Gubernur Jawa Tengah, Ahmad Luthfi mengatakan, pengembangan wisata ramah muslim merupakan bagian dari peta jalan pembangunan Jawa Tengah yang telah disusun secara bertahap.
“Road map kita di Jawa Tengah pada 2025 itu infrastruktur, 2026 swasembada pangan, dan 2027 pariwisata serta ekonomi syariah. Tidak usah menunggu, sekarang dimulai,” kata Luthfi saat menghadiri pelantikan pengurus Himpunan Pengusaha Muda Indonesia Syariah Jawa Tengah masa bakti 2026–2029 di Wisma Perdamaian, Jumat (6/3/2026).
Menurutnya, Jawa Tengah memiliki potensi besar untuk mengembangkan wisata ramah muslim maupun wisata halal yang dapat menjangkau pasar internasional. Potensi tersebut dinilai belum tergarap maksimal, khususnya untuk menyasar negara-negara serumpun.
“Kita punya wisata ramah muslim, wisata halal. Jangan hanya mikro dan kecil, tapi juga menengah. Ada banyak negara serumpun yang belum tergarap,” ujarnya.
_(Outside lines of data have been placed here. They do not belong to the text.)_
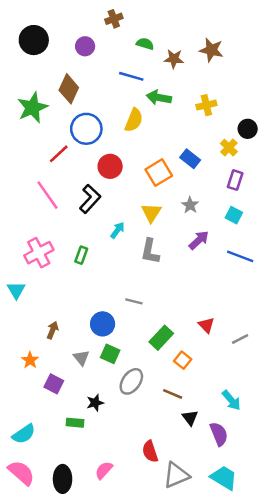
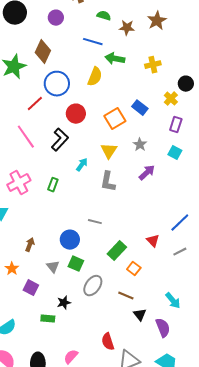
brown star: (211, 50) -> (157, 21), turned 30
blue line: (240, 256) -> (180, 223), moved, turned -65

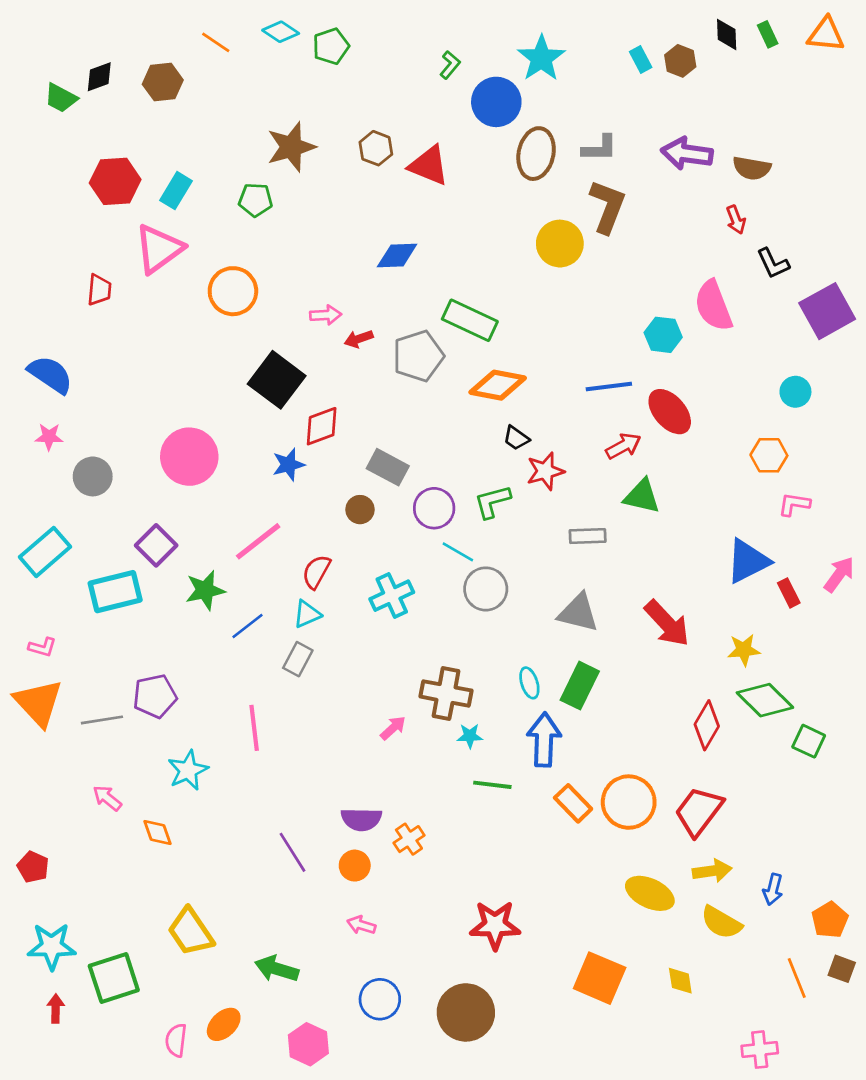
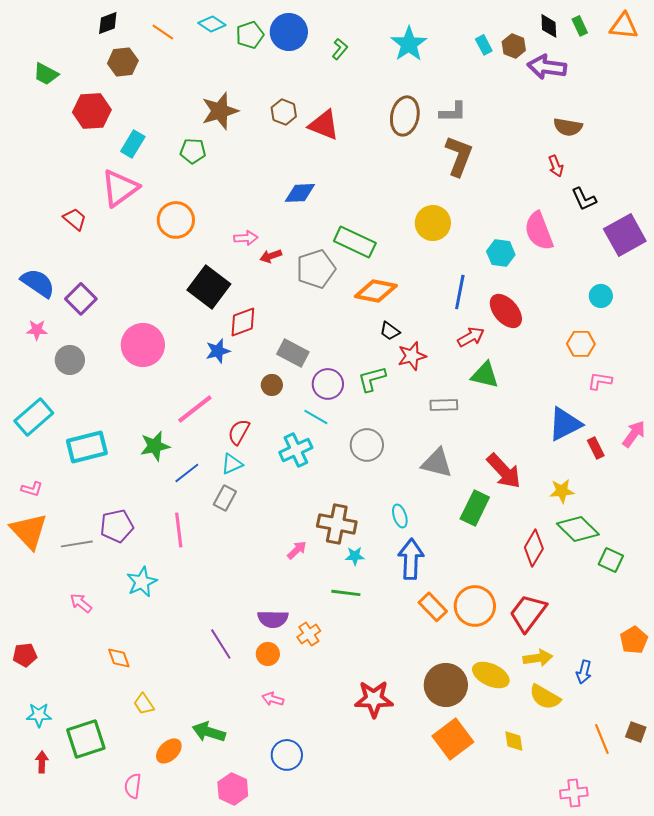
black diamond: (99, 77) -> (108, 23), moved
blue circle: (496, 102) -> (289, 32), moved
purple arrow: (687, 154) -> (547, 67), moved
red hexagon: (115, 181) -> (92, 111), moved
yellow circle: (560, 244) -> (433, 223), moved
red trapezoid: (99, 290) -> (75, 219), turned -55
blue line: (609, 386) -> (460, 292), turned -72
purple square: (156, 545) -> (81, 299), moved
cyan line: (458, 552) -> (316, 417), moved
green rectangle: (580, 686) -> (475, 508), moved
pink line: (254, 728) -> (179, 530), moved
green line: (492, 785) -> (346, 593), moved
orange diamond: (158, 832) -> (119, 658), moved
red pentagon: (33, 867) -> (25, 655), turned -30
orange pentagon: (830, 920) -> (634, 640), moved
yellow trapezoid: (191, 932) -> (144, 704), size x0.6
cyan star: (52, 946) -> (39, 715), size x0.7
orange square: (600, 978) -> (453, 739), turned 30
brown circle: (466, 1012) -> (446, 685), moved
orange ellipse: (224, 1024) -> (169, 751), moved

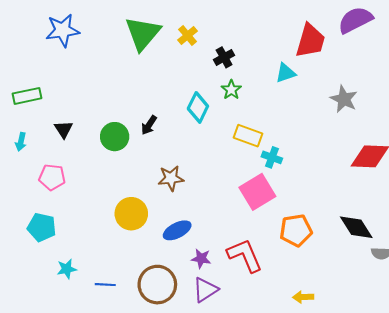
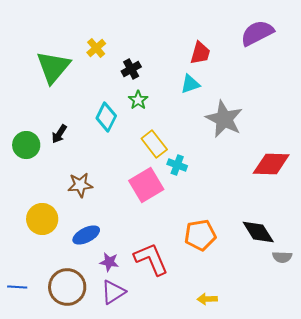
green triangle: (143, 33) -> (53, 67), moved
red trapezoid: (310, 41) -> (200, 53), moved, size x0.7
gray star: (344, 99) -> (224, 119), moved, size x1.4
yellow rectangle: (248, 136) -> (154, 144), turned 32
pink square: (257, 192) -> (146, 185), moved

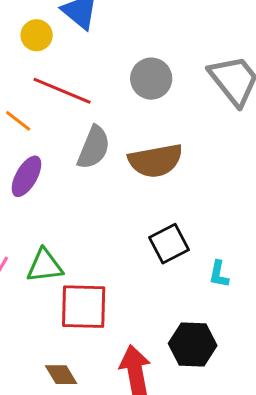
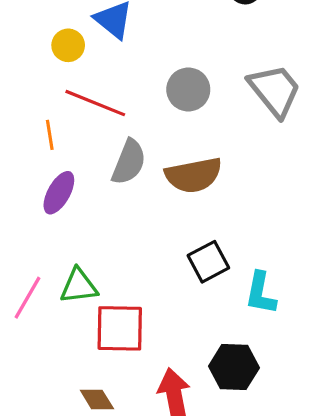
orange line: (18, 121) -> (50, 135), turned 44
cyan L-shape: (219, 274) -> (261, 293), size x1.5

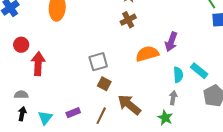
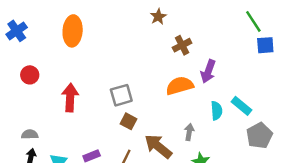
brown cross: (128, 20) -> (182, 45), moved
red arrow: (38, 64) -> (70, 98), moved
gray arrow: (173, 98) -> (189, 132), moved

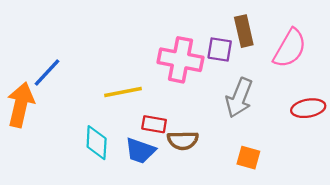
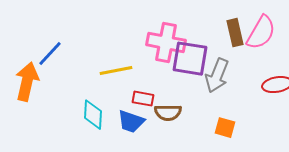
brown rectangle: (244, 31) -> (235, 33), moved
purple square: (220, 49) -> (190, 59), moved, size x1.6

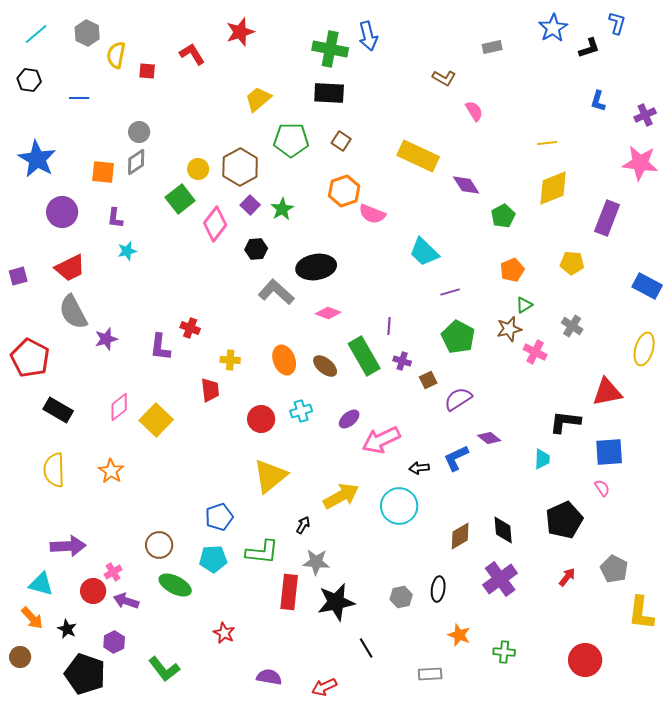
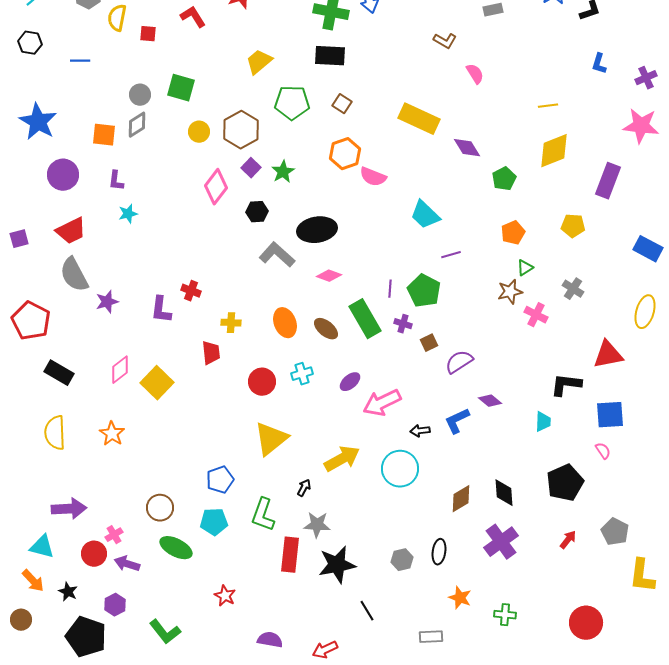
green square: (180, 199) -> (181, 88), moved, turned -36
green pentagon: (458, 337) -> (424, 291), moved
green L-shape: (262, 552) -> (263, 515), turned 104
Untuk mewujudkan target tersebut, Pemprov Jateng juga membangun kolaborasi dengan berbagai pihak, salah satunya dengan Hipmi Syariah Jateng.
Luthfi menegaskan, keberhasilan pembangunan daerah tidak hanya ditentukan oleh pemerintah, tetapi juga memerlukan sinergi seluruh pemangku kepentingan.
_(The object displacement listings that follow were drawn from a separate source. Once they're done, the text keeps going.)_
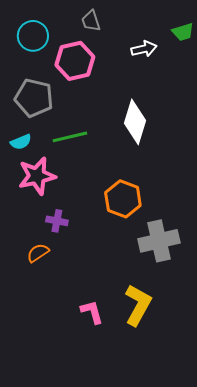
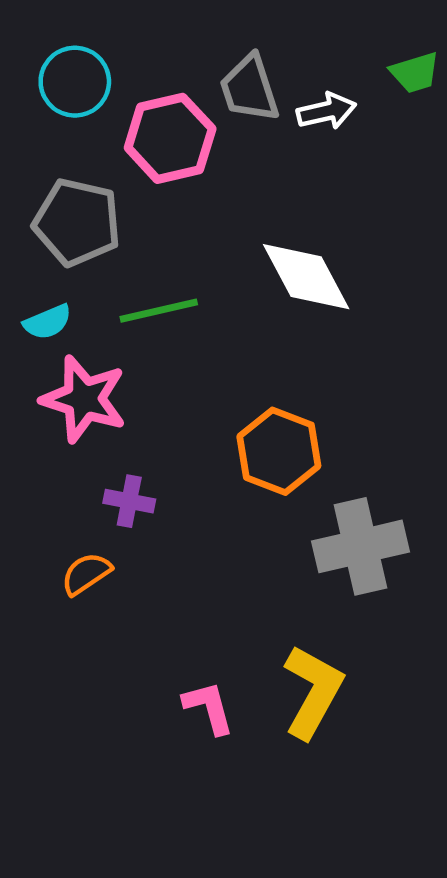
gray trapezoid: (91, 21) -> (249, 88), moved, size x1.4
white diamond: (135, 122) -> (306, 277), turned -45
pink star: (37, 176) -> (84, 399), turned 30

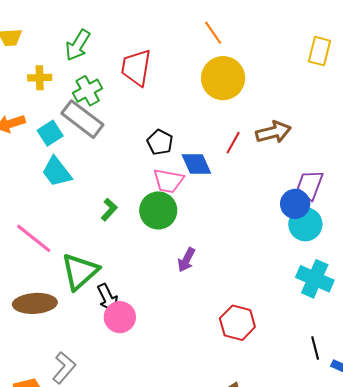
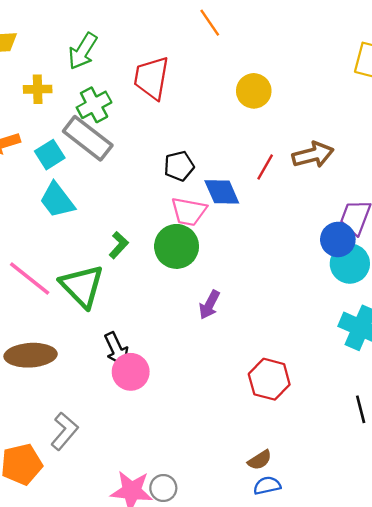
orange line: (213, 33) -> (210, 23), moved
yellow circle: (223, 78) -> (254, 91), size x0.7
black pentagon: (160, 142) -> (179, 166), turned 30
green triangle: (80, 272) -> (82, 286), moved, turned -33

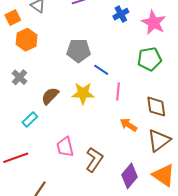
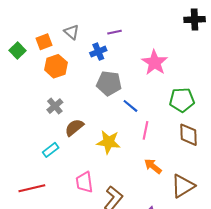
blue cross: (121, 14) -> (98, 52), moved
pink star: (154, 23) -> (155, 62), moved
gray cross: (19, 77) -> (55, 106), moved
yellow star: (83, 93) -> (108, 142), moved
brown diamond: (156, 107) -> (188, 135), moved

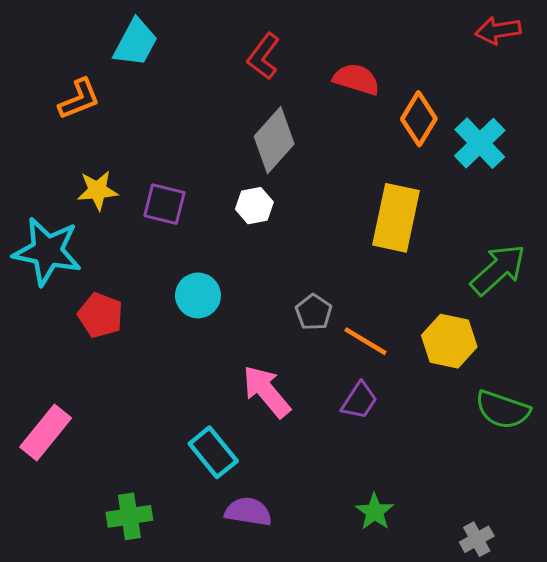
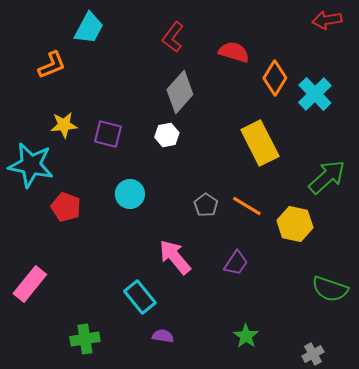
yellow rectangle: (396, 218) -> (260, 143), turned -39
orange line: (366, 341) -> (247, 206), moved
green semicircle: (503, 410) -> (330, 289), moved
purple semicircle: (248, 512) -> (163, 336), size x0.7

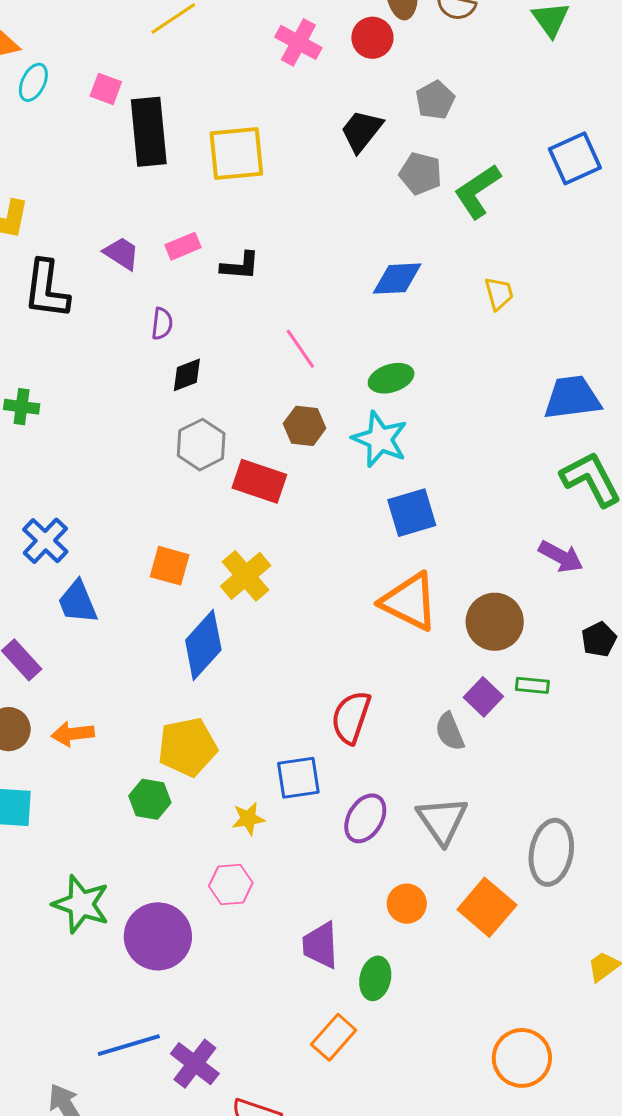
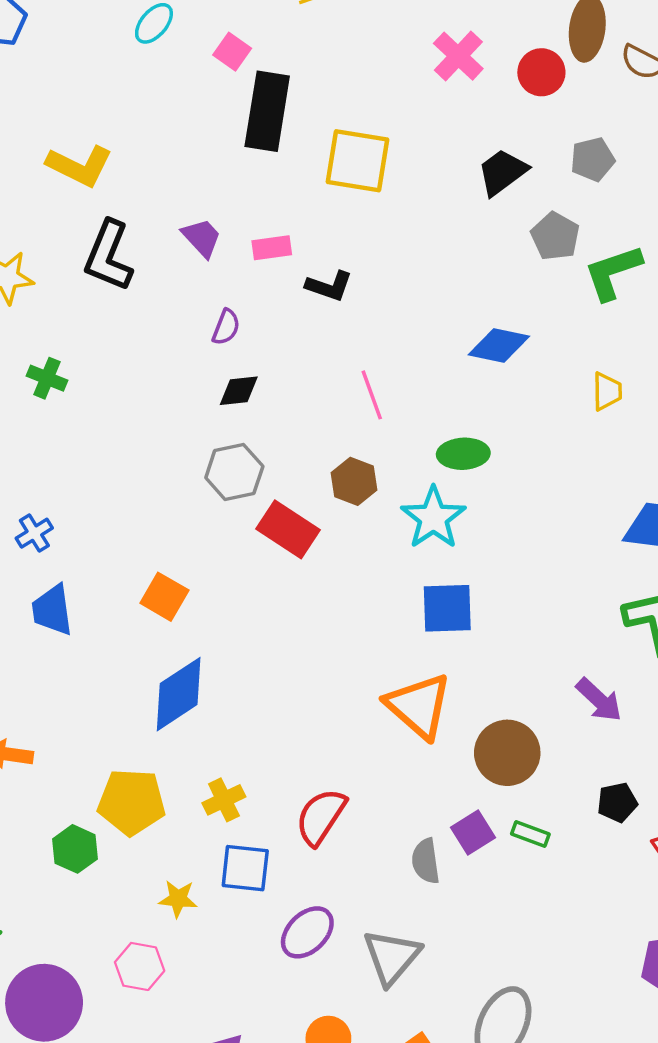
blue cross: (45, 541) -> (34, 533), size x0.7
yellow cross: (246, 576) -> (224, 800), moved, size x0.7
Ketua Himpunan Pengusaha Muda Indonesia Syariah Jawa Tengah, Muhammad Sabiq Kamalul Haq, mengatakan organisasinya siap mendukung pemerintah dalam memperkuat ekosistem ekonomi halal, terutama melalui dukungan investasi dan sertifikasi halal bagi pelaku usaha mikro, kecil, dan menengah (UMKM).
“Ke depan kami akan membantu pemerintah menuju program wisata halal dan wisata ramah muslim 2027, termasuk dari sisi investasi maupun sertifikasi halal bagi UMKM,” katanya.
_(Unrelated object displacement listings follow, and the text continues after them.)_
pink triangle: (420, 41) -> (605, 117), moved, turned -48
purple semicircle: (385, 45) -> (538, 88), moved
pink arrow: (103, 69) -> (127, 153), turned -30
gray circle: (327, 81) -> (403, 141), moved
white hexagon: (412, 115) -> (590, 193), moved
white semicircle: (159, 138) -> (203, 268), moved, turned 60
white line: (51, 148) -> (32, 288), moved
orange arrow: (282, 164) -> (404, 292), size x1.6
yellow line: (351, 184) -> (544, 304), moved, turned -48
Saat ini Hipmi Syariah Jawa Tengah memiliki sekitar 50 pengurus dan 500 anggota yang tersebar di berbagai daerah. Organisasi tersebut juga menaungi sekitar 350 UMKM.
Selain itu, Hipmi Syariah juga siap membantu pesantren yang ingin mengembangkan unit usaha dengan membuka akses permodalan melalui koperasi syariah.
Ia menambahkan, pihaknya juga mendorong lahirnya wirausaha muda yang tidak hanya berorientasi pada keuntungan, tetapi juga memiliki kepedulian sosial.
“Menjadi pengusaha tidak hanya mencari uang, tetapi juga harus memiliki kepedulian sosial. Social entrepreneur justru menjadi program utama kami,” tandasnya.